It has been a year since protestors descended on Kiev’s Independence Square calling for the ouster of President Victor Yanukovich. Though the movement consisted of both liberal pro-European elements and rightwing quasi-fascist groups, most international media chose to frame the events of Maidan in a way that misleadingly obscured the role of the latter.

While reports indicate that pro-Western intelligentsia and activists are leaving their country in droves, the situation in Ukraine today cannot be properly understood without fully appreciating the role of quasi-fascist paramilitaries and their private-sector backers, who now exert tremendous influence on the leadership in Kiev and the political climate in Ukraine more generally.

Though the crisis in Ukraine remains a domestic conflict between the majority of citizens in the west who favor ties with Brussels and those in east who seek autonomy, independence or ascension into the Russian Federation, the growing internationalization of the conflict risks an irreversible escalation.
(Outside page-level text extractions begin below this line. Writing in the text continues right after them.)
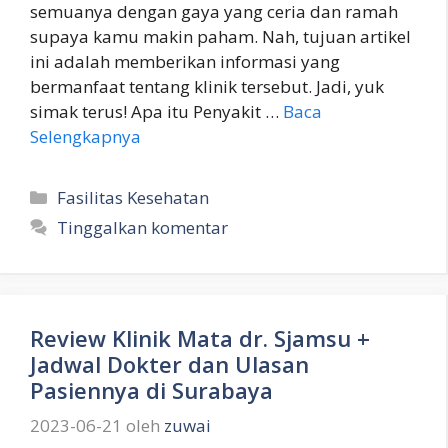
semuanya dengan gaya yang ceria dan ramah
supaya kamu makin paham. Nah, tujuan artikel
ini adalah memberikan informasi yang
bermanfaat tentang klinik tersebut. Jadi, yuk
simak terus! Apa itu Penyakit …
Baca
Selengkapnya
Kategori
Fasilitas Kesehatan
Tinggalkan komentar
Review Klinik Mata dr. Sjamsu +
Jadwal Dokter dan Ulasan
Pasiennya di Surabaya
2023-06-21
oleh
zuwai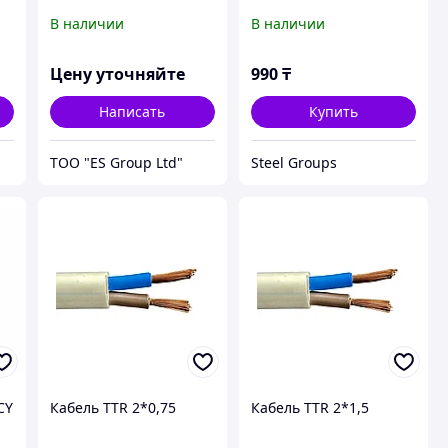
В наличии
В наличии
Цену уточняйте
990
₸
Написать
Купить
ТОО "ES Group Ltd"
Steel Groups
CY
Кабель TTR 2*0,75
Кабель TTR 2*1,5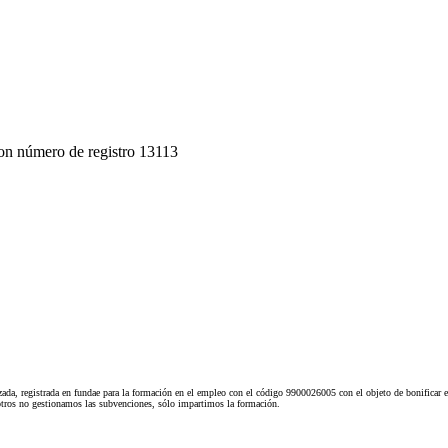
on número de registro 13113
ada, registrada en fundae para la formación en el empleo con el código 9900026005 con el objeto de bonificar e
tros no gestionamos las subvenciones, sólo impartimos la formación.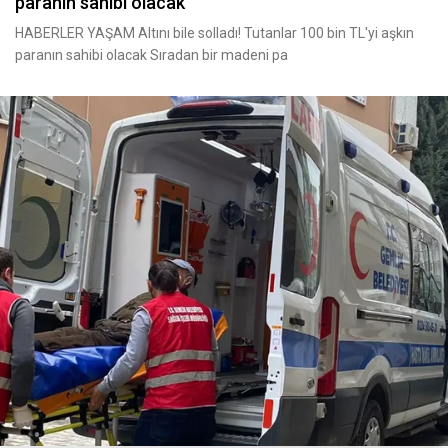
paranın sahibi olacak
HABERLER YAŞAM Altını bile solladı! Tutanlar 100 bin TL'yi aşkın
paranın sahibi olacak Sıradan bir madeni pa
The recent Nato exercises in the Estonian frontier town of Narva that saw a parade of military hardware laden with American flags some 300 yards from Russia’s border, prompting counter-exercises from Moscow, is indicative of the increasingly provocative measures being taken. As the neo-conservative faction in Washington essentially steers the Obama administration’s policy, the idea of a Cold War-style stand-off between Russia and Nato grows ever more plausible.

Deepening Financial Crisis

The Ukrainian economy is bleeding out and rapidly approaching insolvency. The national currency, the hryvnia, has depreciated 68 percent in the past 12 months. Reports from Kiev indicate an ongoing disagreement between the central bank, which has tightened controls on capital movement to suppress capital flight, and Ukrainian Prime Minister Arseniy Yatsenyuk, who reportedly opposed capital control measures.

The central bank lifted restrictions on capital movements on Yatsenyuk’s orders, sparking a further free-fall of the hryvnia, making it the world’s worst performing currency, according to Bloomberg. Ukrainian bonds have become the worst performing among 58 nations on Bloomberg’s Emerging Market Sovereign Bond Index, having plunged by 25 percent this year.

Ukraine is now in the throes of a hyper-inflationary crisis, kept afloat by IMF loans that require gauging structural adjustments and austerity measures. GDP figures have dropped 6.5 percent in the last year, while the unemployment rate has climbed to 9.3 percent in 2014. The minimum wage has hit an all-time low of $43 USD, considerably below the wage equivalents of Bangladesh, Lesotho or Chad.

According to reports, residents are considerably panicked as they stock up on foodstuffs in preparation for further economic turbulence. While a lull in fighting has taken place in the eastern regions of Donetsk and Luhansk, the ceasefire remains extremely fragile. The new authorities in Kiev would likely impose martial law across the country if further fighting breaks out between separatist militias and government forces, backed by quasi-fascist volunteer battalions.